Jun 2, 2015, 10:00 AM
Former magistrate and High Court judge, Moses B. Johnson-Richards, was Friday arraigned at the Banjul Magistrates’ Court before Magistrate Emannuel Nkea, charged with giving false information and sedition.
Moses Richards, who vehemently denied the charges, was ordered to be remanded in police custody.
The charge sheet on count one stated that Moses B Johnson-Richards, on 6th November 2010 at Banjul, knowingly gave false information to the Sheriff of the Gambia to wit: That His Excellency the President of the Gambia has ordered the stay of execution of the writ of possession in civil suit No 349|92 B No.28, with intent to cause the Sheriff of the Gambia to stop the execution of the said writ of possession.

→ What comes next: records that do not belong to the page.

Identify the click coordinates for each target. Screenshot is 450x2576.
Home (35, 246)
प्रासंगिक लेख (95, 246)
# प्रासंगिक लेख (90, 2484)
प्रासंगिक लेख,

Count two read that Moses B Johnson-Richards, on 6th November 2010 at Banjul, published a letter to the Sheriff of the Gambia stating that His Excellency the President of the Republic of the Gambia had ordered a stay of execution of a writ of possession in civil suit NO349 B No.28, with intent to bring into contempt the person of the said President.
Defence counsel Antouman Gaye, in applying for bail on behalf of his client, told the court that the alleged offence committed is a bailable one.
He disclosed that the accused person was a responsible civil servant, who had served this country at various positions with dedication and hard work.
Senior counsel Gaye further added that the accused had one time served as a magistrate up to the rank of principal magistrate, and later appointed as a judge at the criminal division of the High Court.
He further said that it is a constitutional right for the accused person to be granted bail, more so when the offence is a bailable offence.
Gaye pointed out that the accused person is a responsible family man at home, and if remanded in custody would cause some hardship to other members of his family.
“The offence charged is a bailable offence, and people are here willing and ready to stand as sureties if he is granted bail by the court,” he added.
“If the court grants bail to the accused person, he would be available at all times when the court needs him,” counsel stated.
The accused person, he continued, is a good citizen, who had served his country for many years, during which he rose through the ranks, until his termination from active service.
“I, therefore, urge the court to grant bail to the accused person,” he concluded.
In response to the defence counsel’s application, state counsel Simon Obi told the court that the prosecution was objecting to bail for the accused person, on the grounds that if the accused was granted bail, he might jump bail.
The trial magistrate later ruled that he had listened to both submissions, and ordered the accused person be remanded in police custody.
The case was adjourned till today for continuation.